Well, there is a trick of associating, say a person’s name with an object. Maybe you meet someone named “Doris,” and you envision this person standing next to a door. The next time you see them, you’ll be more apt to remember the association, the door, and then be able to recall their name. Make the same kinds of associations with labels, etc. Make a picture in your mind to go along with the label..

It’s called Mnemonic’s, and it’s a tool we’re supposed to teach our students in class.

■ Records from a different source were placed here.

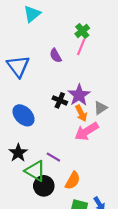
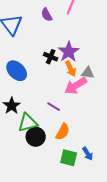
gray triangle: (100, 108) -> (88, 73), moved, turned 40
purple line: (53, 157) -> (54, 107), moved
green triangle: (35, 171) -> (28, 123), turned -45

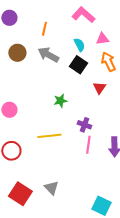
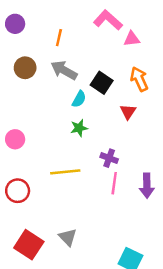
pink triangle: (102, 39) -> (132, 39), moved
cyan semicircle: (79, 45) -> (79, 99), moved, turned 56

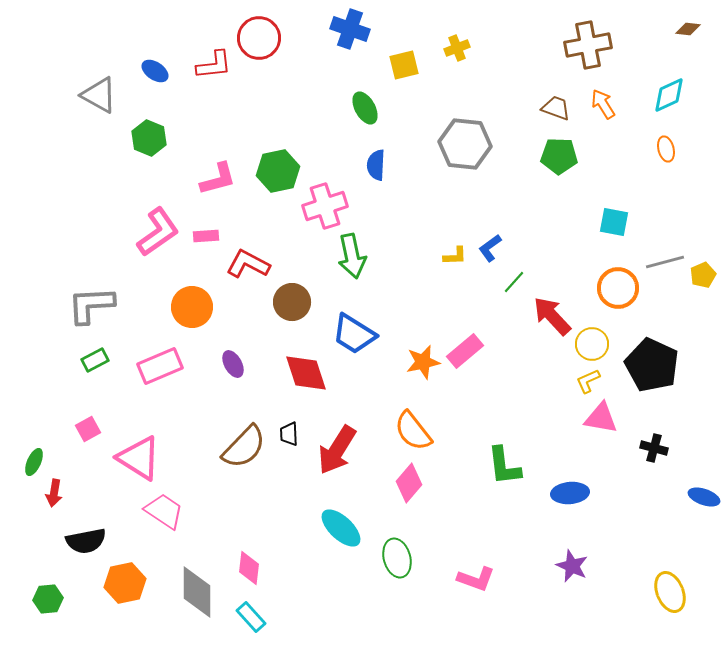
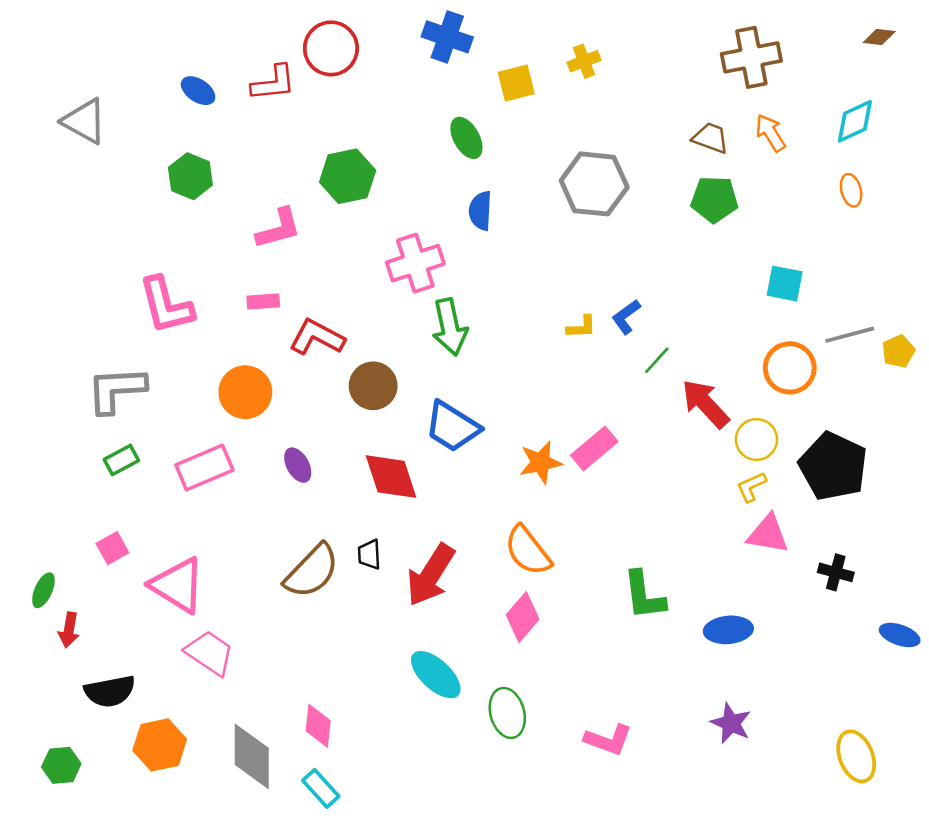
gray triangle: (99, 95) -> (84, 121), moved
green hexagon: (278, 171) -> (348, 176), moved
pink L-shape: (158, 232) -> (166, 305), moved, turned 111

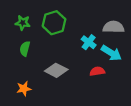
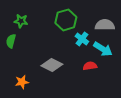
green hexagon: (54, 23) -> (66, 20), moved
green semicircle: (25, 49) -> (11, 41), moved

http://www.web-us.com/MEMORY/mnemonic_techniques.htm

(Jinx cruiser!)

Trillian's avatar

@wundayatta I wonder what’s up with that. i draw blanks all the time and I use the phrase “hoo-ya” a lot. As in; “where did I out that hoo-ya? Because I can’t think of the word, and I gave up wasting time trying to remember it. Funny thing is, when I stop trying to think of it, I generally get it. Kind of like my brain has to forge a different pathway to the information.

YARNLADY's avatar

I used to remember nearly everything I read, now I hardly ever do. I suggest you try the memory games and exercises that you can find on various sites on the internet.

Arp's avatar

Did it start when you started taking your medicine, or when you noticed “Memory-Loss” was a side effect? You may be tricking yourself into thinking you are effected by this “Side effect” when you actually are not, similar to a placebo effect.

Shuttle128's avatar

This is my girlfriend’s job. Every time I can’t think of a word, usually a tip-of-the-tongue syndrome type stuff, she knows exactly what word I’m trying to say and will remind me so I can spit it out. It helps to have a backup in this case.

Trillian's avatar

@Shuttle128 How ‘bout I put your girlfriend on my speed dial?